[WORK INSTRUCTIONS]:
Write again exactly the lines in the listing below, starting at the line with "game can be found" and ending at the line with "WebDesires is a", both included. Pictures are not copied.

[DATASET ENTRIES]:

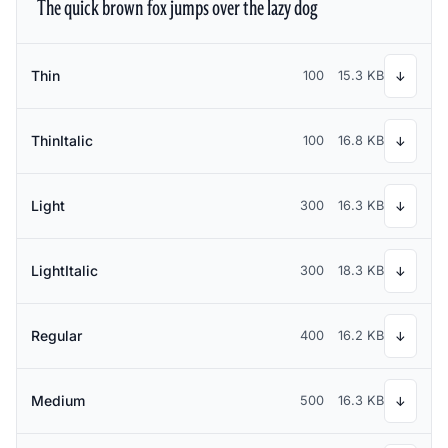
The quick brown fox jumps over the lazy dog
Thin
100
15.3 KB
↓
ThinItalic
100
16.8 KB
↓
Light
300
16.3 KB
↓
LightItalic
300
18.3 KB
↓
Regular
400
16.2 KB
↓
Medium
500
16.3 KB
↓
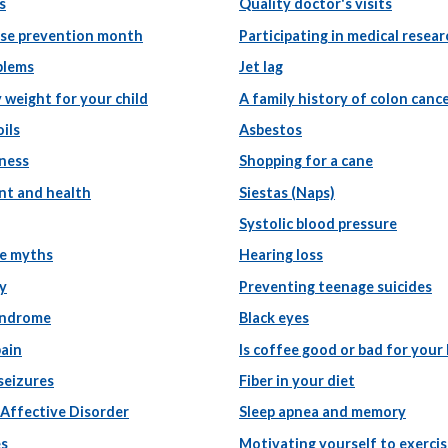
s
Quality doctor's visits
use prevention month
Participating in medical resear
blems
Jet lag
 weight for your child
A family history of colon canc
ils
Asbestos
tness
Shopping for a cane
nt and health
Siestas (Naps)
Systolic blood pressure
e myths
Hearing loss
y
Preventing teenage suicides
yndrome
Black eyes
pain
Is coffee good or bad for your
 seizures
Fiber in your diet
 Affective Disorder
Sleep apnea and memory
es
Motivating yourself to exerci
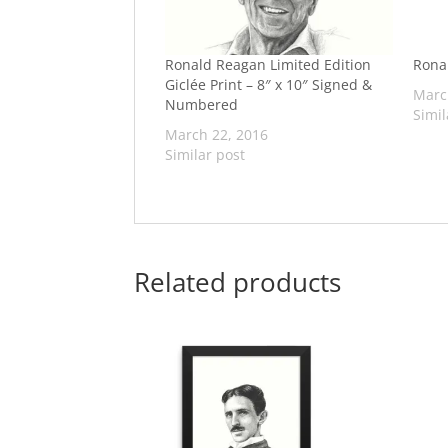
Ronald Reagan Limited Edition
Rona
Giclée Print – 8″ x 10″ Signed &
Marc
Numbered
Simil
March 22, 2016
Similar post
Related products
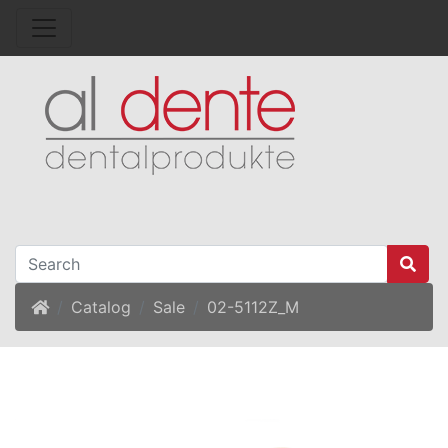
Home
Catalog
Sale
02-5112Z_M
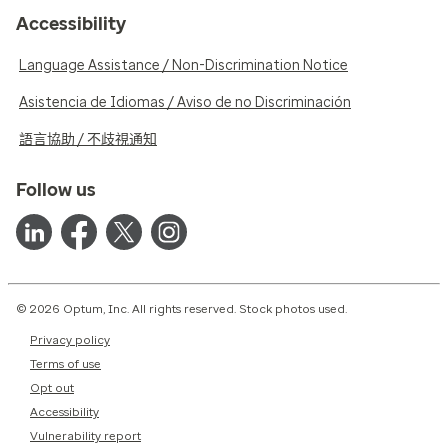
Accessibility
Language Assistance / Non-Discrimination Notice
Asistencia de Idiomas / Aviso de no Discriminación
語言協助 / 不歧視通知
Follow us
© 2026 Optum, Inc. All rights reserved. Stock photos used.
Privacy policy
Terms of use
Opt out
Accessibility
Vulnerability report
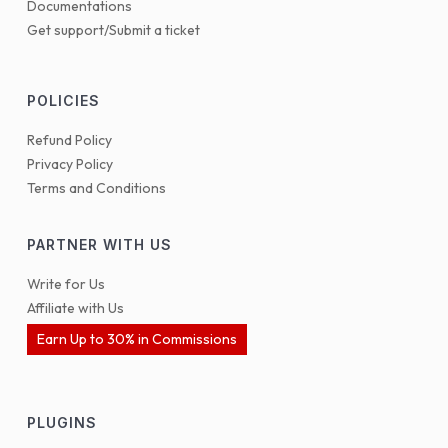
Documentations
Get support/Submit a ticket
POLICIES
Refund Policy
Privacy Policy
Terms and Conditions
PARTNER WITH US
Write for Us
Affiliate with Us
Earn Up to 30% in Commissions
PLUGINS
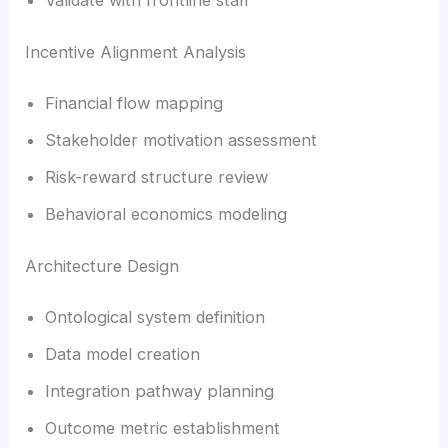
Incentive Alignment Analysis
Financial flow mapping
Stakeholder motivation assessment
Risk-reward structure review
Behavioral economics modeling
Architecture Design
Ontological system definition
Data model creation
Integration pathway planning
Outcome metric establishment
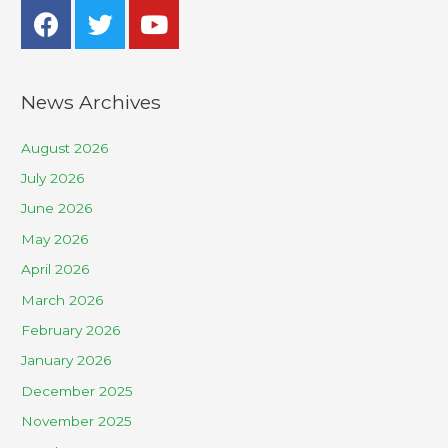
News Archives
August 2026
July 2026
June 2026
May 2026
April 2026
March 2026
February 2026
January 2026
December 2025
November 2025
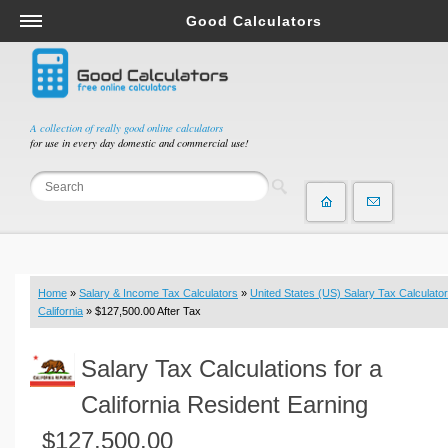
Good Calculators
Salary & Income Tax Calculators
Mortgage Calculators
Retirement Calculators
A collection of really good online calculators
for use in every day domestic and commercial use!
Depreciation Calculators
Statistics and Analysis Calculators
Date and Time Calculators
Contractor Calculators
Budget & Savings Calculators
Home
»
Salary & Income Tax Calculators
»
United States (US) Salary Tax Calculator
Loan Calculators
California
» $127,500.00 After Tax
Forex Calculators
Salary Tax Calculations for a
Real Function Calculators
Engineering Calculators
California Resident Earning
Tax Calculators
$127,500.00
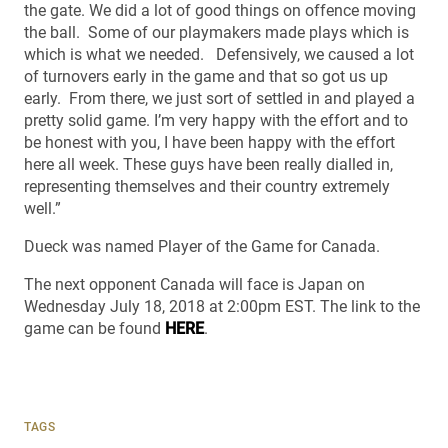
the gate. We did a lot of good things on offence moving
the ball. Some of our playmakers made plays which is
which is what we needed. Defensively, we caused a lot
of turnovers early in the game and that so got us up
early. From there, we just sort of settled in and played a
pretty solid game. I’m very happy with the effort and to
be honest with you, I have been happy with the effort
here all week. These guys have been really dialled in,
representing themselves and their country extremely
well.”
Dueck was named Player of the Game for Canada.
The next opponent Canada will face is Japan on
Wednesday July 18, 2018 at 2:00pm EST. The link to the
game can be found
HERE
.
TAGS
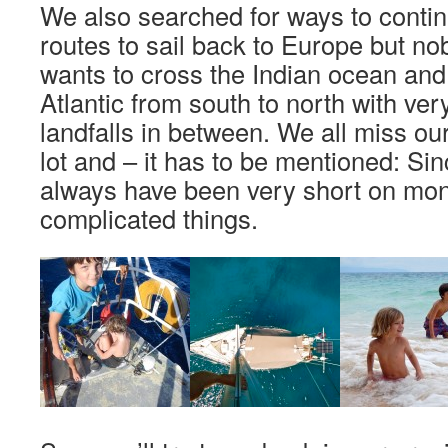
We also searched for ways to continu
routes to sail back to Europe but no
wants to cross the Indian ocean and
Atlantic from south to north with ver
landfalls in between. We all miss our
lot and – it has to be mentioned: S
always have been very short on mo
complicated things.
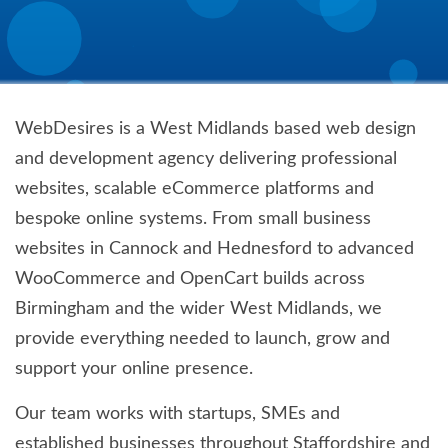
WebDesires is a West Midlands based web design
and development agency delivering professional
websites, scalable eCommerce platforms and
bespoke online systems. From small business
websites in Cannock and Hednesford to advanced
WooCommerce and OpenCart builds across
Birmingham and the wider West Midlands, we
provide everything needed to launch, grow and
support your online presence.
Our team works with startups, SMEs and
established businesses throughout Staffordshire and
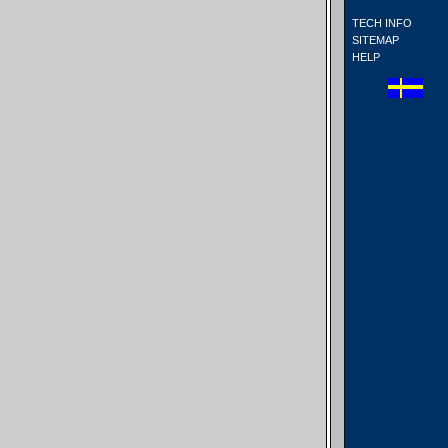
TECH INFO
SITEMAP
HELP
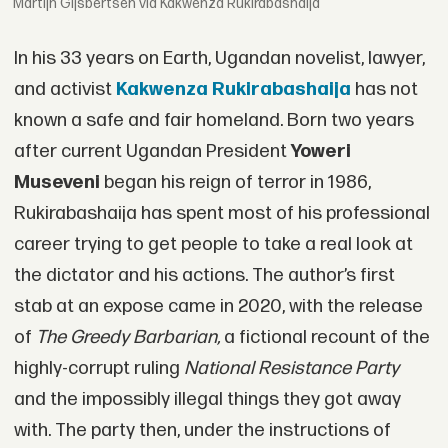
Martijn Gijsbertsen via Kakwenza Rukirabashaija
In his 33 years on Earth, Ugandan novelist, lawyer,
and activist
Kakwenza Rukirabashaija
has not
known a safe and fair homeland. Born two years
after current Ugandan President
Yoweri
Museveni
began his reign of terror in 1986,
Rukirabashaija has spent most of his professional
career trying to get people to take a real look at
the dictator and his actions. The author’s first
stab at an expose came in 2020, with the release
of
The Greedy Barbarian,
a fictional recount of the
highly-corrupt ruling
National Resistance Party
and the impossibly illegal things they got away
with. The party then, under the instructions of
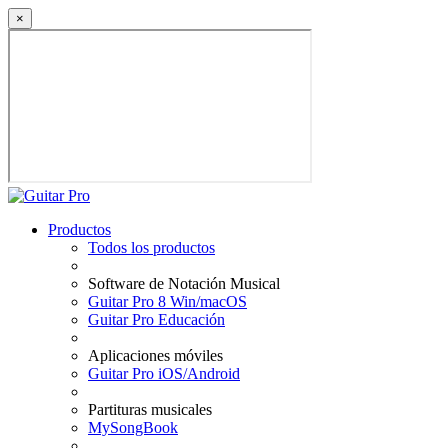
×
Productos
Todos los productos
Software de Notación Musical
Guitar Pro 8 Win/macOS
Guitar Pro Educación
Aplicaciones móviles
Guitar Pro iOS/Android
Partituras musicales
MySongBook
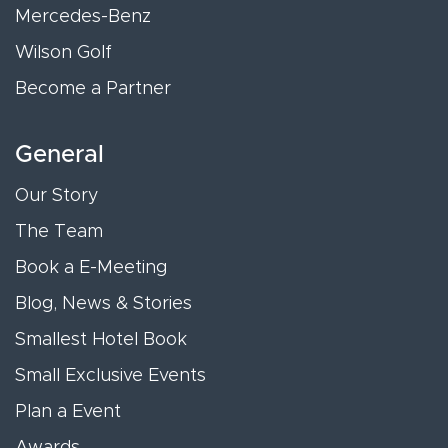
Mercedes-Benz
Wilson Golf
Become a Partner
General
Our Story
The Team
Book a E-Meeting
Blog, News & Stories
Smallest Hotel Book
Small Exclusive Events
Plan a Event
Awards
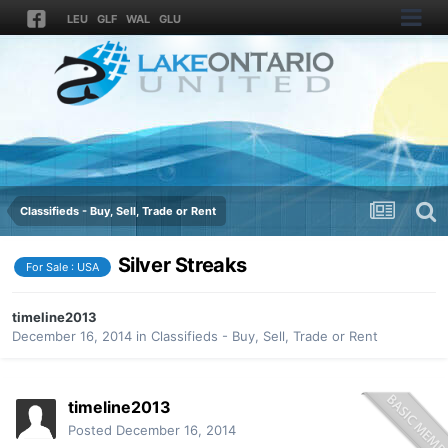
LEU
GLF
WAL
GLU
Classifieds - Buy, Sell, Trade or Rent
Silver Streaks
For Sale : USA
timeline2013
December 16, 2014
in
Classifieds - Buy, Sell, Trade or Rent
timeline2013
Posted
December 16, 2014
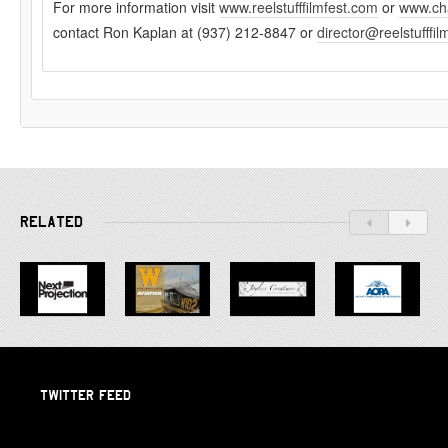
For more information visit
www.reelstufffilmfest.com
or
www.cha
contact Ron Kaplan at (937) 212-8847 or
director@reelstufffi
RELATED
TWITTER FEED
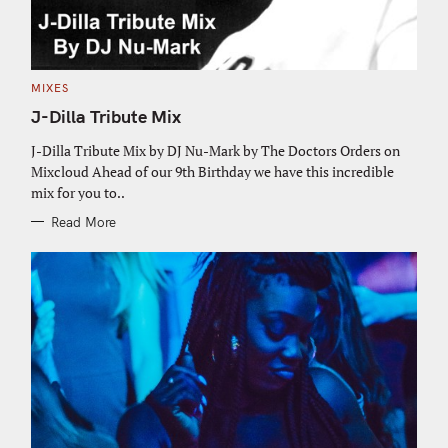
C
MIXES
A
T
J-Dilla Tribute Mix
E
G
O
J-Dilla Tribute Mix by DJ Nu-Mark by The Doctors Orders on
R
Mixcloud Ahead of our 9th Birthday we have this incredible
I
E
mix for you to..
S
Read More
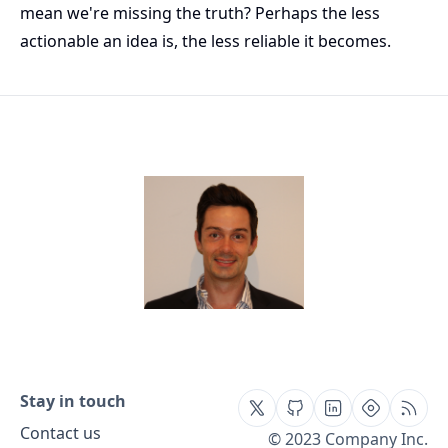
mean we're missing the truth? Perhaps the less
actionable an idea is, the less reliable it becomes.
Stay in touch
Contact us
© 2023 Company Inc.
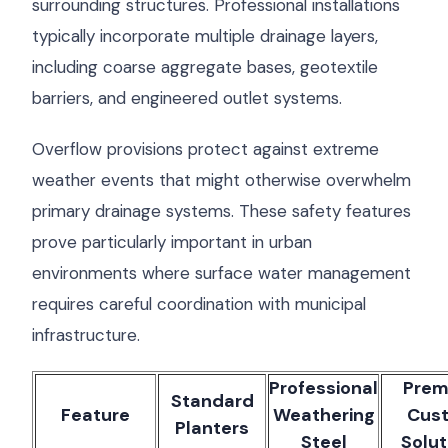
surrounding structures. Professional installations
typically incorporate multiple drainage layers,
including coarse aggregate bases, geotextile
barriers, and engineered outlet systems.
Overflow provisions protect against extreme
weather events that might otherwise overwhelm
primary drainage systems. These safety features
prove particularly important in urban
environments where surface water management
requires careful coordination with municipal
infrastructure.
Professional
Prem
Standard
Feature
Weathering
Cus
Planters
Steel
Solut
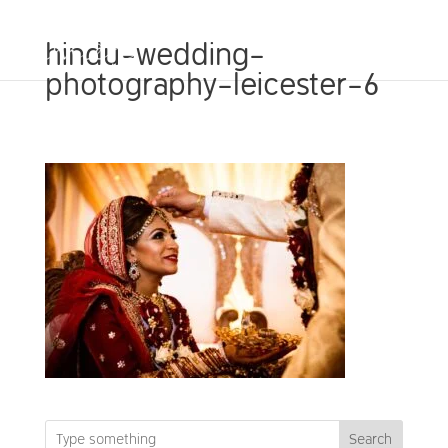
hindu-wedding-
photography-leicester-6
Search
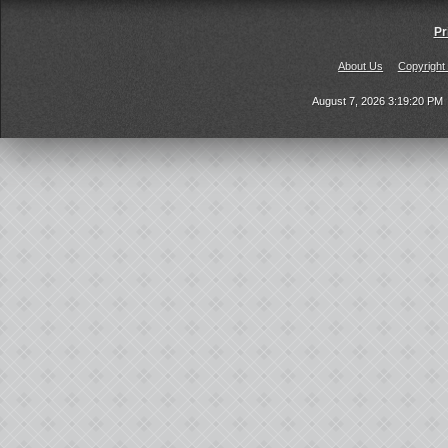
Pr
About Us
Copyright
August 7, 2026 3:19:20 PM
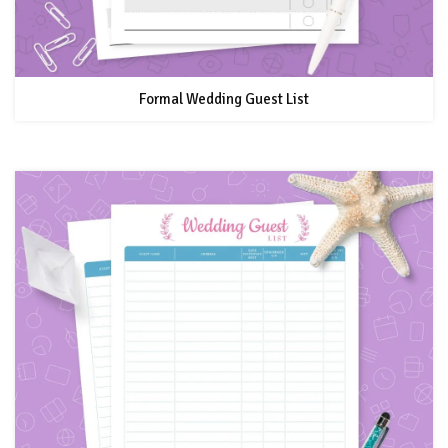
Formal Wedding Guest List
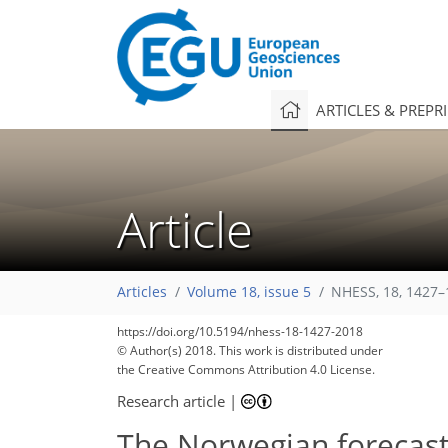
ARTICLES & PREPR
Article
Articles
Volume 18, issue 5
NHESS, 18, 1427–
https://doi.org/10.5194/nhess-18-1427-2018
© Author(s) 2018. This work is distributed under
the Creative Commons Attribution 4.0 License.
Research article
|
The Norwegian forecasti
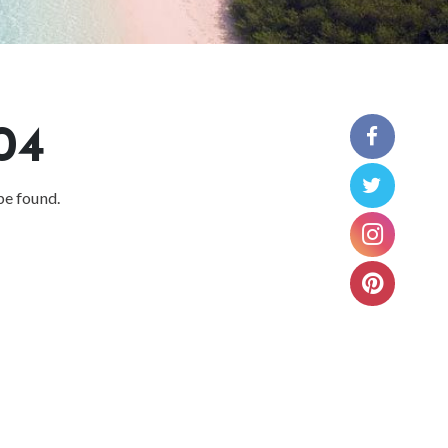
04
be found.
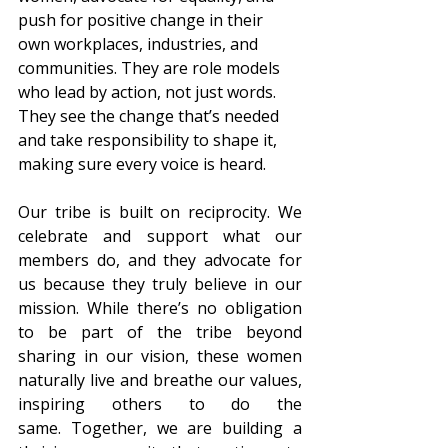
push for positive change in their 
own workplaces, industries, and 
communities. They are role models 
who lead by action, not just words. 
They see the change that’s needed 
and take responsibility to shape it, 
making sure every voice is heard.  
Our tribe is built on reciprocity. We 
celebrate and support what our 
members do, and they advocate for 
us because they truly believe in our 
mission. While there’s no obligation 
to be part of the tribe beyond 
sharing in our vision, these women 
naturally live and breathe our values, 
inspiring others to do the 
same. Together, we are building a 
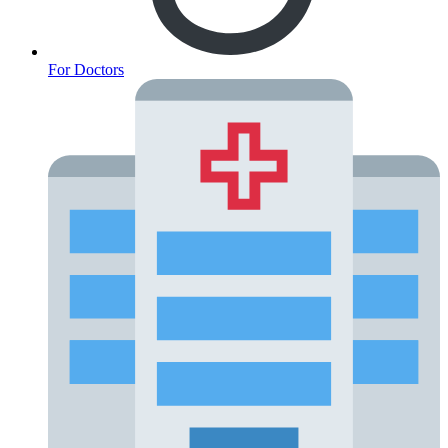
For Doctors
Fertility Risk Screening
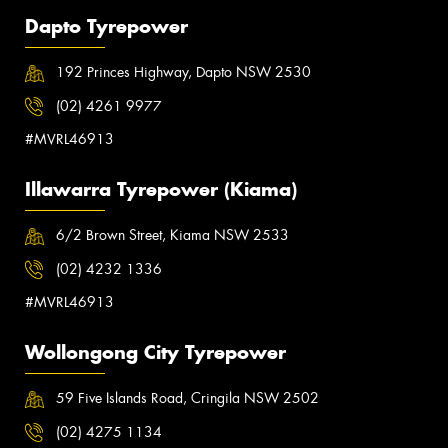
Dapto Tyrepower
192 Princes Highway, Dapto NSW 2530
(02) 4261 9977
#MVRL46913
Illawarra Tyrepower (Kiama)
6/2 Brown Street, Kiama NSW 2533
(02) 4232 1336
#MVRL46913
Wollongong City Tyrepower
59 Five Islands Road, Cringila NSW 2502
(02) 4275 1134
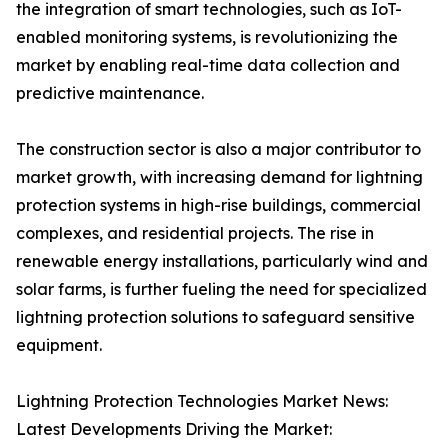
the integration of smart technologies, such as IoT-
enabled monitoring systems, is revolutionizing the
market by enabling real-time data collection and
predictive maintenance.
The construction sector is also a major contributor to
market growth, with increasing demand for lightning
protection systems in high-rise buildings, commercial
complexes, and residential projects. The rise in
renewable energy installations, particularly wind and
solar farms, is further fueling the need for specialized
lightning protection solutions to safeguard sensitive
equipment.
Lightning Protection Technologies Market News:
Latest Developments Driving the Market:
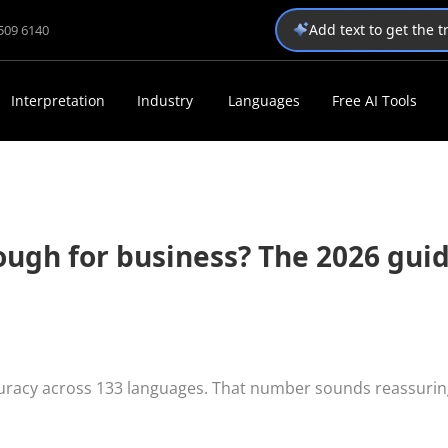
Add text to get the 
1509 6140
Interpretation
Industry
Languages
Free AI Tools
nough for business? The 2026 gui
curacy across 133 languages. That number sounds reassurin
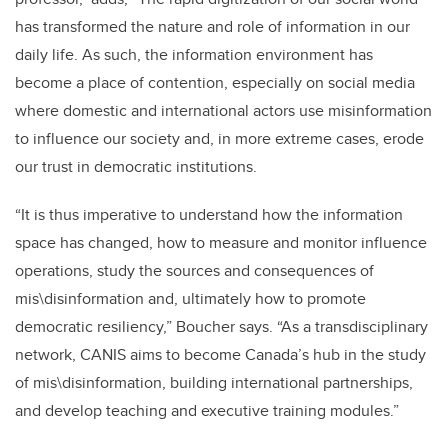
has transformed the nature and role of information in our
daily life. As such, the information environment has
become a place of contention, especially on social media
where domestic and international actors use misinformation
to influence our society and, in more extreme cases, erode
our trust in democratic institutions.
“
It is thus imperative to understand how the information
space has changed, how to measure and monitor influence
operations, study the sources and consequences of
mis\disinformation and, ultimately how to promote
democratic resiliency,
”
Boucher says.
“
As a transdisciplinary
network, CANIS aims to become Canada’s hub in the study
of mis\disinformation, building international partnerships,
and develop teaching and executive training modules.”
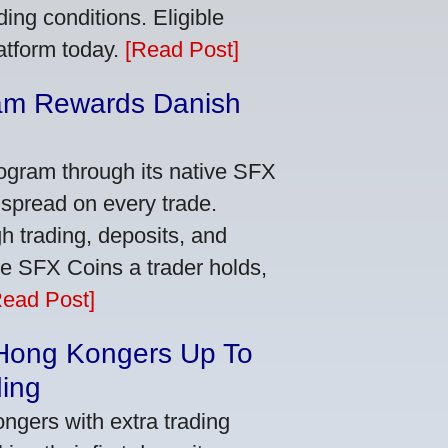
ing conditions. Eligible
latform today.
[Read Post]
am Rewards Danish
e
ogram through its native SFX
 spread on every trade.
 trading, deposits, and
re SFX Coins a trader holds,
Read Post]
 Hong Kongers Up To
ding
gers with extra trading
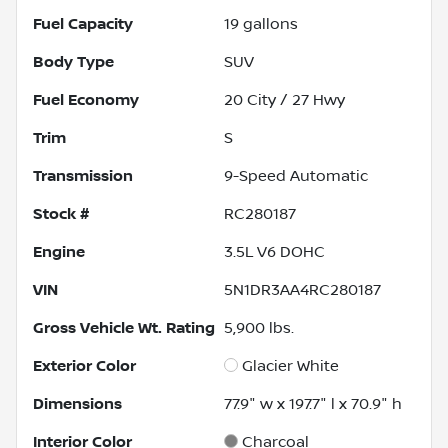
Fuel Capacity
19
gallons
Body Type
SUV
Fuel Economy
20
City /
27
Hwy
Trim
S
Transmission
9-Speed Automatic
Stock #
RC280187
Engine
3.5L V6 DOHC
VIN
5N1DR3AA4RC280187
Gross Vehicle Wt. Rating
5,900
lbs.
Exterior Color
Glacier White
Dimensions
77.9" w x 197.7" l x 70.9" h
Interior Color
Charcoal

[RESULT OF THE EXERCISE]:
game can be found
HERE
.
TAGS
We also searched for ways to continu
routes to sail back to Europe but no
wants to cross the Indian ocean and
Atlantic from south to north with ver
landfalls in between. We all miss our
lot and – it has to be mentioned: S
always have been very short on mo
complicated things.
WebDesires is a West Midlands based web design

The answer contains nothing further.